Greetings. I started a new gig some two months back and have since enjoyed the company of geeks whose mandatory apparel includes laptop straps for mobile data center computing (not depicted) and the beauty that you see depicted to the right. The environment has thusfar fostered much creativity and freedom of technical thought, to say the least. That said, I thought I’d share some insights from recent investigations in performance characteristics on EMC’s DMX array based on actual I/O tests that were conducted by yours truly.
While working on a proposal for a customer, EMC generously provided some lab time on a DMX to do some benchmarking to provide some numbers that the customer was requesting.
Whenever we pitch storage solutions to customers, we’re typically looking at the IOPS requirements that the customer may have for their environment, whether for Oracle, Exchange, SQL, etc., and subsequently match that requirement with the proper spindle counts. Of course we still care about front-end bandwidth (2 Gb vs 4 Gb), cache, switches, etc. but typically it will come down to the spindle counts.
And so I began my test on the DMX with what I had, unfortunately with inadequate server resources, but you have to make do with what you’re given, right? The following is what I had to work with:
One (1) Dell 2850 with two (2) single-port 2 Gb Emulex LP9000 HBAs
One (1) Dell 1850 with one (1) single-port 2 Gb Emulex LP9000 HBA
One (1) DMX3-24 with 152x 300GB 10k drives, 96GB raw cache
One (1) McData DS-24M 2Gb switch
I ran a few tests, but I’ll focus on an easy one. Using Oracle’s ORION tool, I ran a simple test with 100% random read I/O, ranging from 8k to 1024k. With the next few graphs, I hope to show some comparisons between front-end and backend utilization that were interesting and informative.
Figure 1: FA Director IOPS
I had the 2850 mapped to FAs 9A0 and 10A0 and the 1850 mapped to FAs 7A0 and 8A0. Yes, I recognize that I didn’t use the nice rule of 17, but I originally had all four FAs mapped to the 2850 and later took two FAs away. Because of the way the zoning and lun masking was done, I had to do it that way. I was too lazy to want to reconfigure that stuff to make up the rule of 17.
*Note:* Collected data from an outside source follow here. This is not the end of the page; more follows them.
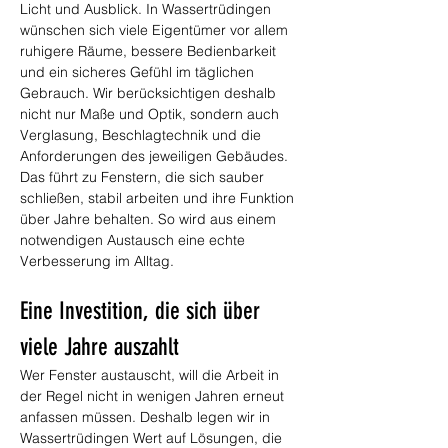
Licht und Ausblick. In Wassertrüdingen 
wünschen sich viele Eigentümer vor allem 
ruhigere Räume, bessere Bedienbarkeit 
und ein sicheres Gefühl im täglichen 
Gebrauch. Wir berücksichtigen deshalb 
nicht nur Maße und Optik, sondern auch 
Verglasung, Beschlagtechnik und die 
Anforderungen des jeweiligen Gebäudes. 
Das führt zu Fenstern, die sich sauber 
schließen, stabil arbeiten und ihre Funktion 
über Jahre behalten. So wird aus einem 
notwendigen Austausch eine echte 
Verbesserung im Alltag.
Eine Investition, die sich über 
viele Jahre auszahlt
Wer Fenster austauscht, will die Arbeit in 
der Regel nicht in wenigen Jahren erneut 
anfassen müssen. Deshalb legen wir in 
Wassertrüdingen Wert auf Lösungen, die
The dual-HBA 2850 generally peaked at 11000 IOPS across both FAs (one HBA per FA), and the single-HBA 1850 generally peaked at 7000 IOPS across both FAs (one HBA for both FAs).
Figure 2: Average IO Size
You’ll see that the first half of the test comprised small I/Os (mostly 8k) while the second half of the test comprised large I/Os (peaking at rougly 750k). This, of course, makes sense when you look at Figure 1 above, and think of the general equation: IOPS * I/O Size = I/O Throughput. We were driving an aggregate 18000 IOPS using 8k I/Os in the first half of the test, while we were driving an aggregate of maybe 1000 IOPS using larger I/Os.
Figure 3: Disk IOPS
From a disk perspective, you’ll see that the disk IOPS matches right on with what the hosts were requesting at the front-end on the FAs.
Figure 4: FA Throughput
And finally, you’ll see that we’re getting about 145 MBps during the first half of the test while we’re getting about 535 MBps during the second half of the test.
When designing for performance on a DMX, there are a few things that need to be considered when looking at utilization at the component level. Let’s look at the following utilization graph and interpret it together.
Figure 5: DMX Utilization Report
FA CPU: 50-55% during both halves
DA CPU: 20% during the first half, <5% during the second half
At first glance, it appears that the front-end is doing much more work than the backend. However, the numbers are a bit misleading as, if you recall, we are only using four (4) of the possible sixteen (16) FA CPUs. So you can see at least that the load is being spread across more CPUs in the backend.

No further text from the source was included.